What does this mean for our city? 

  • Omaha is the 38th most segregated city in the U.S. 
  • 70% of white households own homes, compared to only 30% of Black households.
  • Due to middle class wealth being accumulated by home-equity, the wealth of Omaha whites is 20 times that of Blacks.
  • Poor whites live in neighborhoods of > opportunity than poor Blacks.
  • Exclusionary development continues to be the norm.
  • Black applicants are denied home loans at 2x the rate of white applicants.
  • Due to our city custom of annexing private neighborhoods built by private developers, we have an alarming lack of affordable housing in Western Omaha as well as a city-wide shortage. (There is affordable housing available for only 19% of the households eligible for it).
  • Our city’s Western-most school district is 88% white with 6% of students receiving free or reduced lunch while our Eastern-most district is 29% white with 74% receiving free and reduced lunch.
  • Renters living in non-white census tracts are evicted at a rate of 41 per tract, per year compared to 17 for those living in white census tracts.   
  • Most of these evictions are in properties with open code violations, meaning the renters are awaiting the landlord to fix a roof, toilet, hole in the wall, etc. (the average critical code case is open 672 days in Omaha).

All of this means that while I’m home being grateful for comfort, space and quality of life, many in Omaha -most of whom live in a different geographical part of the city- are worried about being evicted from a substandard housing unit. They are not enjoying the wealth, health and opportunity that come with home-ownership. They are not able to choose where they live due to a lack of options. This current segregation is setting the stage for continuation of the status quo. 

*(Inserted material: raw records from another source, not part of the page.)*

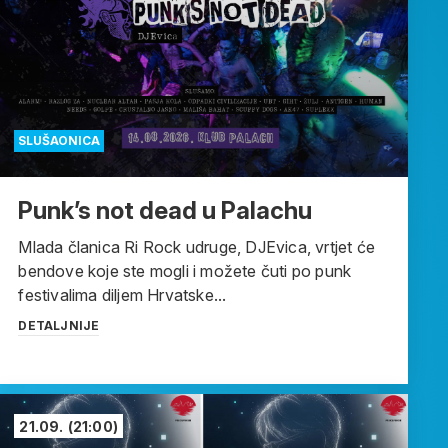
SLUŠAONICA
Punk’s not dead u Palachu
Mlada članica Ri Rock udruge, DJEvica, vrtjet će
bendove koje ste mogli i možete čuti po punk
festivalima diljem Hrvatske...
DETALJNIJE
21.09.
(21:00)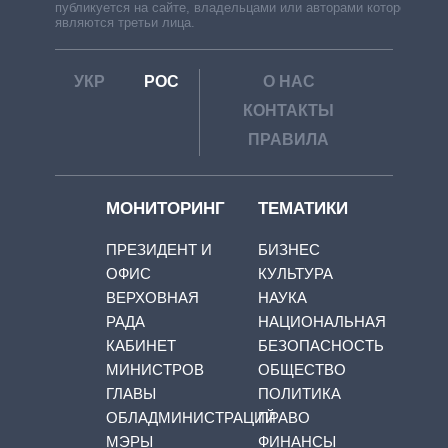
публикуется на сайте, владельцами или авторами которой
являются третьи лица.
УКР
РОС
О НАС
КОНТАКТЫ
ПРАВИЛА
МОНИТОРИНГ
ТЕМАТИКИ
ПРЕЗИДЕНТ И
БИЗНЕС
ОФИС
КУЛЬТУРА
ВЕРХОВНАЯ
НАУКА
РАДА
НАЦИОНАЛЬНАЯ
КАБИНЕТ
БЕЗОПАСНОСТЬ
МИНИСТРОВ
ОБЩЕСТВО
ГЛАВЫ
ПОЛИТИКА
ОБЛАДМИНИСТРАЦИЙ
ПРАВО
МЭРЫ
ФИНАНСЫ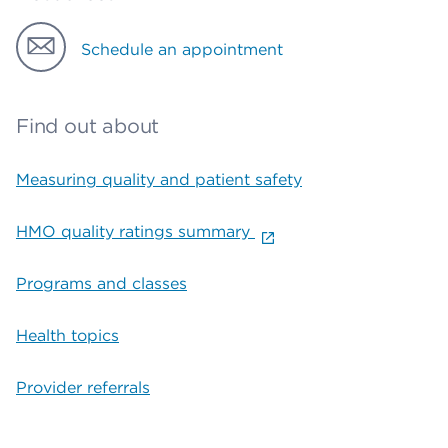
Schedule an appointment
Find out about
Measuring quality and patient safety
HMO quality ratings summary
Programs and classes
Health topics
Provider referrals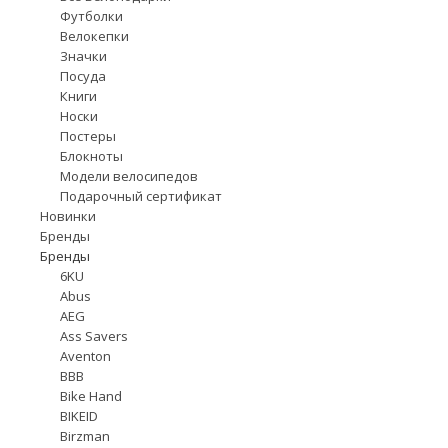
Футболки
Велокепки
Значки
Посуда
Книги
Носки
Постеры
Блокноты
Модели велосипедов
Подарочный сертификат
Новинки
Бренды
Бренды
6KU
Abus
AEG
Ass Savers
Aventon
BBB
Bike Hand
BIKEID
Birzman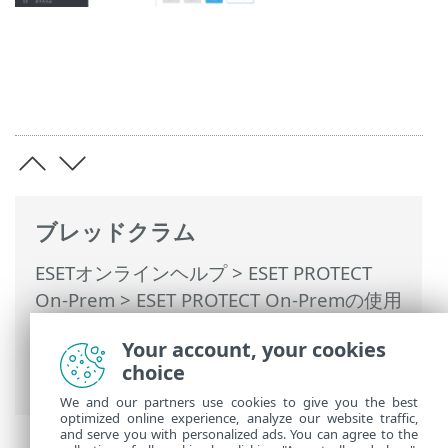
ブレッドクラム
ESETオンラインヘルプ
>
ESET PROTECT
On-Prem
>
ESET PROTECT On-Premの使用
>
ESET PROTECT On-Prem メインメニュー
Your account, your cookies
>
コンピューター
>
グループ
>
動的グルー
choice
プ
> 新しい動的グループの作成
We and our partners use cookies to give you the best
optimized online experience, analyze our website traffic,
and serve you with personalized ads. You can agree to the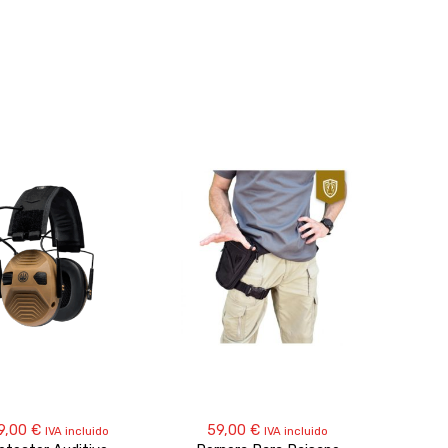
9,00
€
59,00
€
IVA incluido
IVA incluido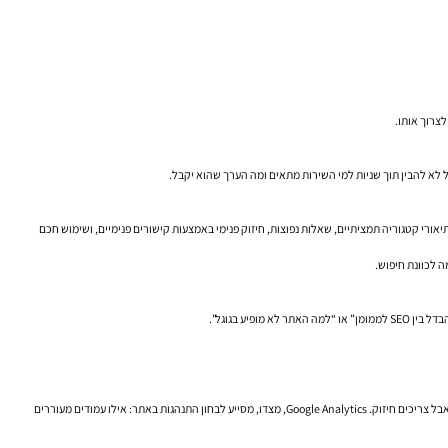
ול לא להבין תוך שניות למי השירות מתאים ומה הערך שהוא יקבל.
אורי קטגוריה תמציתיים, שאלות נפוצות, חיזוק פנימי באמצעות קישורים פנימיים, ושימוש חכם
Google Search Console הוא כלי מרכזי בהבנה הזאת. הוא מאפשר לראות אילו ביטויים מביאים חשיפות, היכן יש פער בין מיקום טוב לבין אחוזי הקלקה נמוכים, ואילו עמודים כמעט מגיעים לעמוד הראשון אבל צריכים חיזוק. Google Analytics, מצדו, מסייע לבחון התנהגות באתר: אילו עמודים מעוררים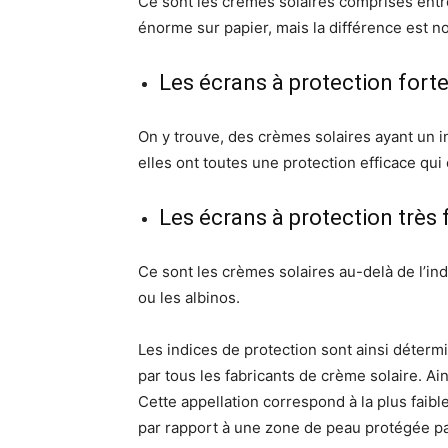
Ce sont les crèmes solaires comprises entre
énorme sur papier, mais la différence est n
Les écrans à protection fort
On y trouve, des crèmes solaires ayant un i
elles ont toutes une protection efficace qui 
Les écrans à protection très 
Ce sont les crèmes solaires au-delà de l’in
ou les albinos.
Les indices de protection sont ainsi déter
par tous les fabricants de crème solaire. A
Cette appellation correspond à la plus faibl
par rapport à une zone de peau protégée pa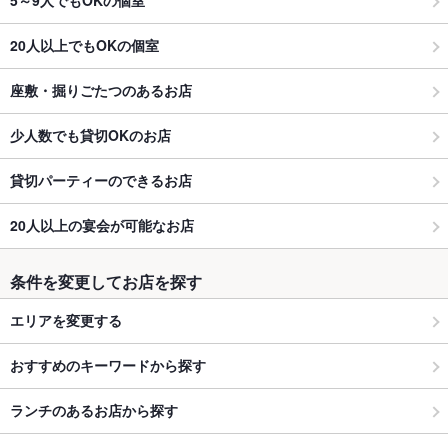
5～9人でもOKの個室
20人以上でもOKの個室
座敷・掘りごたつのあるお店
少人数でも貸切OKのお店
貸切パーティーのできるお店
20人以上の宴会が可能なお店
条件を変更してお店を探す
エリアを変更する
おすすめのキーワードから探す
ランチのあるお店から探す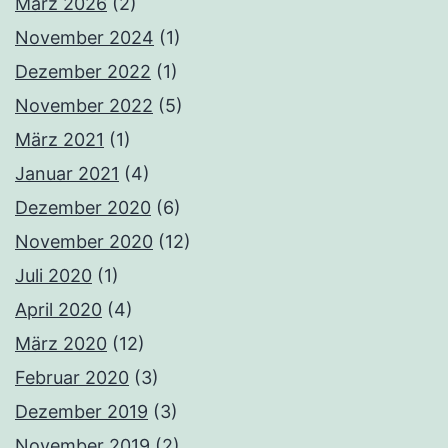
März 2026
(2)
November 2024
(1)
Dezember 2022
(1)
November 2022
(5)
März 2021
(1)
Januar 2021
(4)
Dezember 2020
(6)
November 2020
(12)
Juli 2020
(1)
April 2020
(4)
März 2020
(12)
Februar 2020
(3)
Dezember 2019
(3)
November 2019
(2)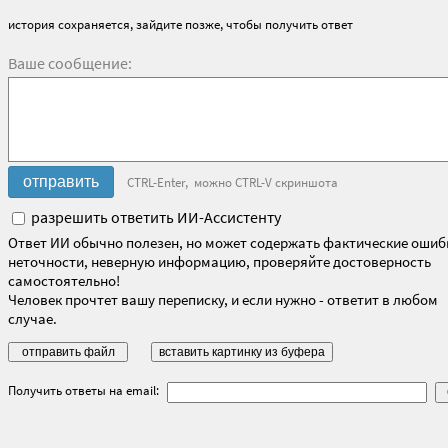
история сохраняется, зайдите позже, чтобы получить ответ
Ваше сообщение:
CTRL-Enter, можно CTRL-V скриншота
разрешить ответить ИИ-Ассистенту
Ответ ИИ обычно полезен, но может содержать фактические ошиб
неточности, неверную информацию, проверяйте достоверность
самостоятельно!
Человек прочтет вашу переписку, и если нужно - ответит в любом
случае.
Получить ответы на email: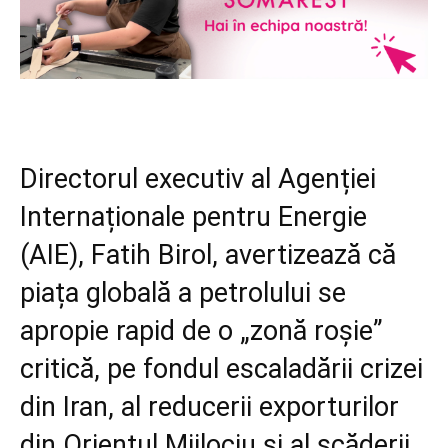
Directorul executiv al Agenției
Internaționale pentru Energie
(AIE), Fatih Birol, avertizează că
piața globală a petrolului se
apropie rapid de o „zonă roșie”
critică, pe fondul escaladării crizei
din Iran, al reducerii exporturilor
din Orientul Mijlociu și al scăderii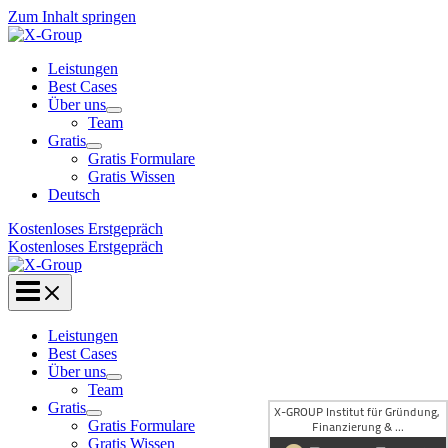
Zum Inhalt springen
Leistungen
Best Cases
Über uns
Team
Gratis
Gratis Formulare
Gratis Wissen
Deutsch
Kostenloses Erstgepräch
Kostenloses Erstgepräch
Leistungen
Best Cases
Über uns
Team
Gratis
Gratis Formulare
Gratis Wissen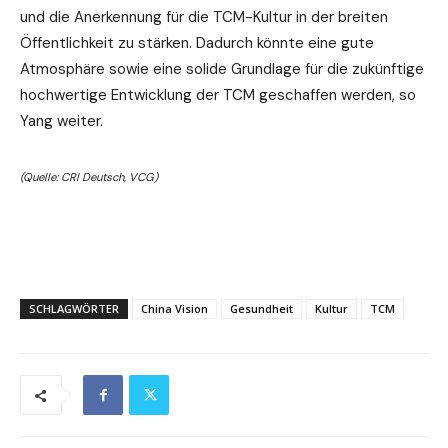
und die Anerkennung für die TCM-Kultur in der breiten
Öffentlichkeit zu stärken. Dadurch könnte eine gute
Atmosphäre sowie eine solide Grundlage für die zukünftige
hochwertige Entwicklung der TCM geschaffen werden, so
Yang weiter.
(Quelle: CRI Deutsch, VCG)
SCHLAGWÖRTER
China Vision
Gesundheit
Kultur
TCM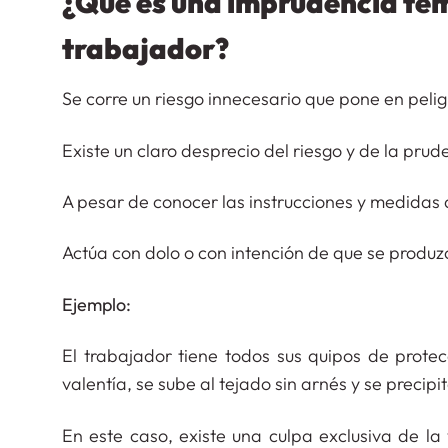
¿Qué es una imprudencia tem
trabajador?
Se corre un riesgo innecesario que pone en pelig
Existe un claro desprecio del riesgo y de la pru
A pesar de conocer las instrucciones y medidas 
Actúa con dolo o con intención de que se produz
Ejemplo:
El trabajador tiene todos sus quipos de protec
valentía, se sube al tejado sin arnés y se precipit
En este caso, existe una culpa exclusiva de la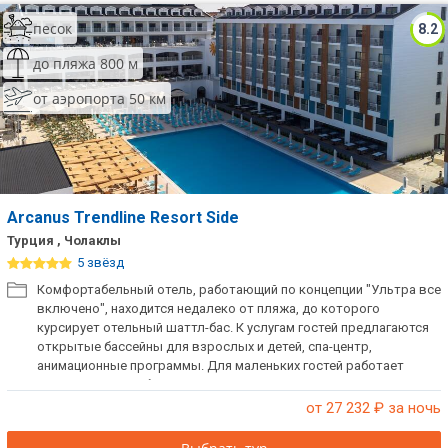
песок
8.2
до пляжа 800 м
от аэропорта 50 км
Arcanus Trendline Resort Side
Турция , Чолаклы
5 звёзд
Комфортабельный отель, работающий по концепции "Ультра все
включено", находится недалеко от пляжа, до которого
курсирует отельный шаттл-бас. К услугам гостей предлагаются
открытые бассейны для взрослых и детей, спа-центр,
анимационные программы. Для маленьких гостей работает
детский мини-клуб с веселой анимацией.
от 27 232
₽ за ночь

What can we as Omahans do to create change?

-Become informed. 
-Start and stay in conversation. 
-Bring these concerns to our city council members and our mayor. 
-Create path-ways to increase home-ownership (wealth) for our Black -community members.  
-Incentivize and create policy around building more affordable housing in more areas of Omaha. 

In the words of Omaha’s Dr. Erin Feichtinger, 

We need to create and address housing policies that increase equality with the same level of specificity and intentionality that we once created housing policy that codified racism and inequity in our communities. 

As the old saying goes, it all starts at home.

*These learnings happened via Dr. Palma Strand’s article “’Mirror, Mirror, on the Wall…’: Reflections on Fairness and Housing in the Omaha-Council Bluffs Region as well as the Open Sky Policy Institute’s Policy and Equity Webinars.